> [WHAT IS BEING ASKED] Among the records that follow, count the lines with the string "PomoDoneApp"; report only that count.

GIVEN DATA Start Marker

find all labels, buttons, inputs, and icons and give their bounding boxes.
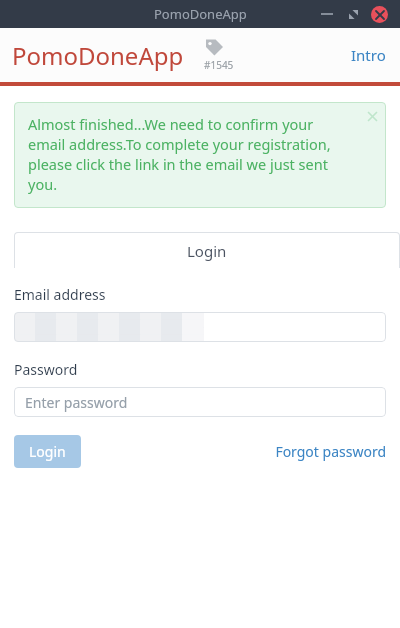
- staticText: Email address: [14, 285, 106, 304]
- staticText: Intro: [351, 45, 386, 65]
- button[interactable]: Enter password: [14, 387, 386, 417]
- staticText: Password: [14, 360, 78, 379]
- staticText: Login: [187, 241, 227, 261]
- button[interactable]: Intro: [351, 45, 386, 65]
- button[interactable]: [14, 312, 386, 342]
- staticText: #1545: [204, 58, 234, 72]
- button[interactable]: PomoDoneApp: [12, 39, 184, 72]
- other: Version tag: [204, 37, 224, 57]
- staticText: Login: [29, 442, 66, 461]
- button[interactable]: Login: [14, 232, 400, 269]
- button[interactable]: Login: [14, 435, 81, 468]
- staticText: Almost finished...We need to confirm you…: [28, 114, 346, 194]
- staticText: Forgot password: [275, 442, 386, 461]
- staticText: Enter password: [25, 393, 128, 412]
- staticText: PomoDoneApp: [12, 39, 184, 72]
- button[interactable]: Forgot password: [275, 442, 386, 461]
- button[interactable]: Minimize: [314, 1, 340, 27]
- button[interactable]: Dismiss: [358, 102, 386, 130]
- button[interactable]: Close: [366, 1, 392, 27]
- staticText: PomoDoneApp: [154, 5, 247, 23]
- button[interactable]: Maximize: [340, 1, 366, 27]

GIVEN DATA End Marker

> [RESPONSE AREA] 3